Being pretty much surrounded by water it wouldn't surprise me if the true 99% number for Hull was +15F. A 3 ton multi-split can still put out more than 20KBTU/hr at +15F with a COP greater than 2 at that temp. If you set the ductless to 70F and the boiler's T-stat to 68F they would share the load when the load exceeds what the ductless can deliver, but it would be carrying the lion's share of the load under most conditions, and the average seasonal COP would be greater than 2.5 if you get one with a decent HSPF. When it's 30F outside the ductless has both more BTU output capacity and a COP of 3+. Well-built 2700' houses of Y2K would likely have a heat load between 28-32K @ 10F, but might be even lower if the basement/foundation is insulated and the band joist & foundation sill are insulated & sealed.
Ducted heat pumps are unlikely to beat a seasonal COP of 2.0 in this climate, which would make it comparable in cost to heating with oil, but ductless you'd beat 2.5, and would even be nosing up on 3 in Hull.
Taking the worst-case, even with 18 cent electricity and a seasonal COP of 2.5 (which would be a worst-case for you, you may even hit 3), you get (3412 x 2.5)= 8530 BTU for $0.18, or ($0.18 x 1,000,000/8530=) $21/MMBTU of heat into the house.
With 87% efficiency oil at $3.50/gallon you get (0.87 x 138,000=) 120,060 BTU for $3.50, which is ($3.50 x 1,000,000/120,060=) $29/MMBTU
Most people in MA are paying closer to 15 cents than 18 for electricity, and more than $3.50 for oil. Oil would have to drop below $2.50 to compete with ductless on heating costs a price not seen in MA in a decade. At an average COP of 3 and 15 cent electricity ductless would even be competitive with mid-efficiency natural gas heating (~$14-15/MMBTU- less than half the cost of heating with oil this past season.

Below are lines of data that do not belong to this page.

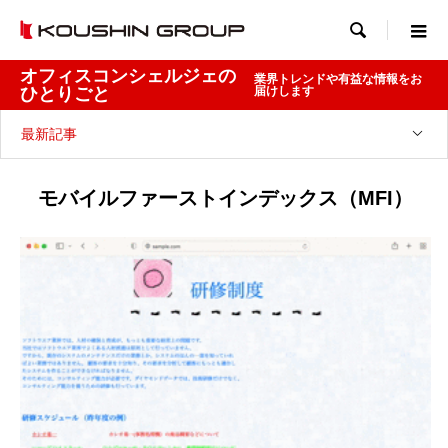

オフィスコンシェルジェの
業界トレンドや有益な情報をお
ひとりごと
届けします
最新記事
モバイルファーストインデックス（MFI）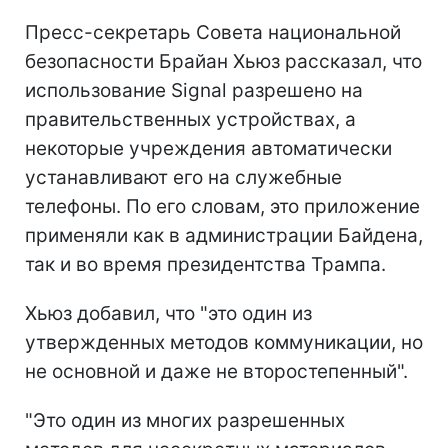
Пресс-секретарь Совета национальной
безопасности Брайан Хьюз рассказал, что
использование Signal разрешено на
правительственных устройствах, а
некоторые учреждения автоматически
устанавливают его на служебные
телефоны. По его словам, это приложение
применяли как в администрации Байдена,
так и во время президентства Трампа.
Хьюз добавил, что "это один из
утвержденных методов коммуникации, но
не основной и даже не второстепенный".
"Это один из многих разрешенных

There are a very few high HSPF variable refrigerant volume variable speed ducted air source heat pumps out there, but I suspect a ductless solution would be cheaper if you have the wall/ceiling area to make it work. You don't need a head in every room, just high-loss/high-gain rooms, but the floor layout can make or break it too.

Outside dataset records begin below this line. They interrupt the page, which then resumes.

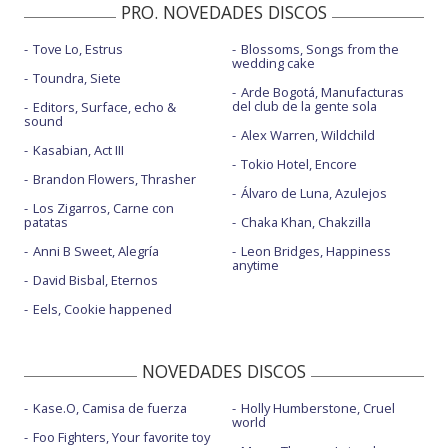
PRO. NOVEDADES DISCOS
Tove Lo, Estrus
Blossoms, Songs from the
wedding cake
Toundra, Siete
Arde Bogotá, Manufacturas
del club de la gente sola
Editors, Surface, echo &
sound
Alex Warren, Wildchild
Kasabian, Act III
Tokio Hotel, Encore
Brandon Flowers, Thrasher
Álvaro de Luna, Azulejos
Los Zigarros, Carne con
patatas
Chaka Khan, Chakzilla
Anni B Sweet, Alegría
Leon Bridges, Happiness
anytime
David Bisbal, Eternos
Eels, Cookie happened
NOVEDADES DISCOS
Kase.O, Camisa de fuerza
Holly Humberstone, Cruel
world
Foo Fighters, Your favorite toy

Air handlers & ducts in the attic are always a bad idea, especially when (as is likely) you have a semi-conditioned basement to run them in. Putting equipment in the attic that punches holes in your ceilings, and makes it near impossible to air seal is a disaster. Any duct leakage would drive air-infiltration well beyond what natural stack effect & wind forces would too, raising the heating & cooling loads.